◆ **EXERCISE BRIEF**: If a record holds a picture, leave the picture out; return everything else exactly.

◆ **THE DATA**:
━━━━━━━━━━━━━━━━━━━━━━━━━━━━━━
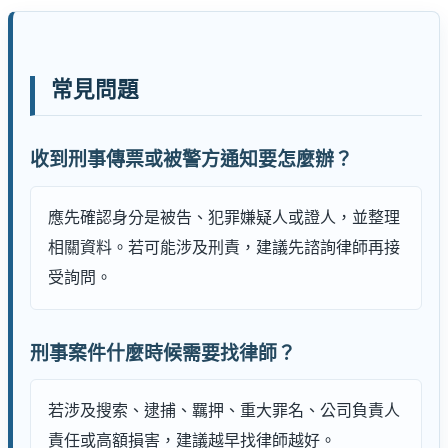
常見問題
收到刑事傳票或被警方通知要怎麼辦？
應先確認身分是被告、犯罪嫌疑人或證人，並整理
相關資料。若可能涉及刑責，建議先諮詢律師再接
受詢問。
刑事案件什麼時候需要找律師？
若涉及搜索、逮捕、羈押、重大罪名、公司負責人
責任或高額損害，建議越早找律師越好。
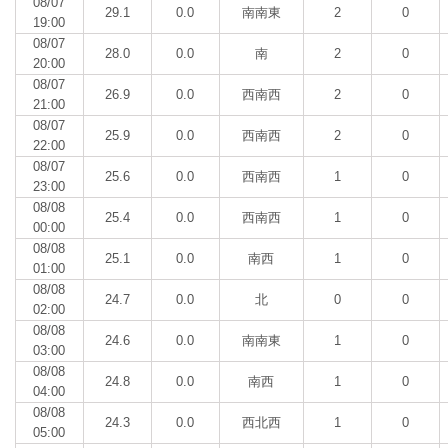
08/07
29.1
0.0
南南東
2
0
19:00
08/07
28.0
0.0
南
2
0
20:00
08/07
26.9
0.0
西南西
2
0
21:00
08/07
25.9
0.0
西南西
2
0
22:00
08/07
25.6
0.0
西南西
1
0
23:00
08/08
25.4
0.0
西南西
1
0
00:00
08/08
25.1
0.0
南西
1
0
01:00
08/08
24.7
0.0
北
0
0
02:00
08/08
24.6
0.0
南南東
1
0
03:00
08/08
24.8
0.0
南西
1
0
04:00
08/08
24.3
0.0
西北西
1
0
05:00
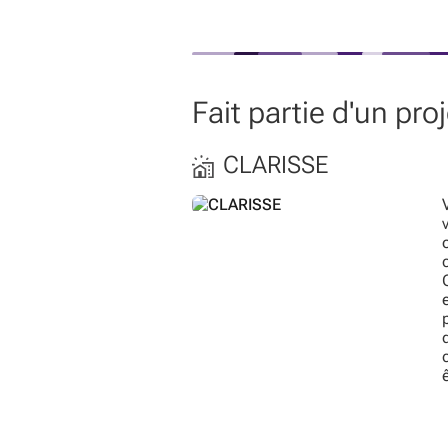
Fait partie d'un pr
CLARISSE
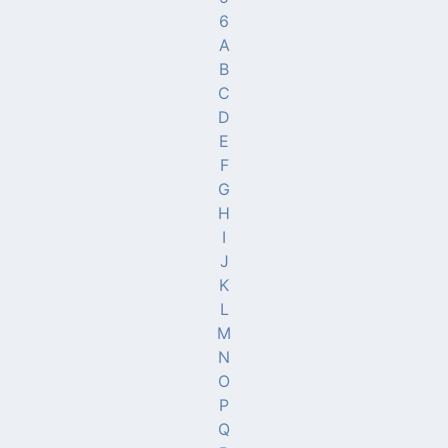
6
A
B
C
D
E
F
G
H
I
J
K
L
M
N
O
P
Q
━━━━━━━━━━━━━━━━━━━━━━━━━━━━━━
◆ **REPLY TO THE TASK**:
常見問題
收到刑事傳票或被警方通知要怎麼辦？
應先確認身分是被告、犯罪嫌疑人或證人，並整理
相關資料。若可能涉及刑責，建議先諮詢律師再接
受詢問。
刑事案件什麼時候需要找律師？
若涉及搜索、逮捕、羈押、重大罪名、公司負責人
責任或高額損害，建議越早找律師越好。
08/07
29.1
0.0
南南東
2
0
19:00
08/07
28.0
0.0
南
2
0
20:00
08/07
26.9
0.0
西南西
2
0
21:00
08/07
25.9
0.0
西南西
2
0
22:00
08/07
25.6
0.0
西南西
1
0
23:00
08/08
25.4
0.0
西南西
1
0
00:00
08/08
25.1
0.0
南西
1
0
01:00
08/08
24.7
0.0
北
0
0
02:00
08/08
24.6
0.0
南南東
1
0
03:00
08/08
24.8
0.0
南西
1
0
04:00
08/08
24.3
0.0
西北西
1
0
05:00
Fait partie d'un pr
CLARISSE
6
A
B
C
D
E
F
G
H
I
J
K
L
M
N
O
P
Q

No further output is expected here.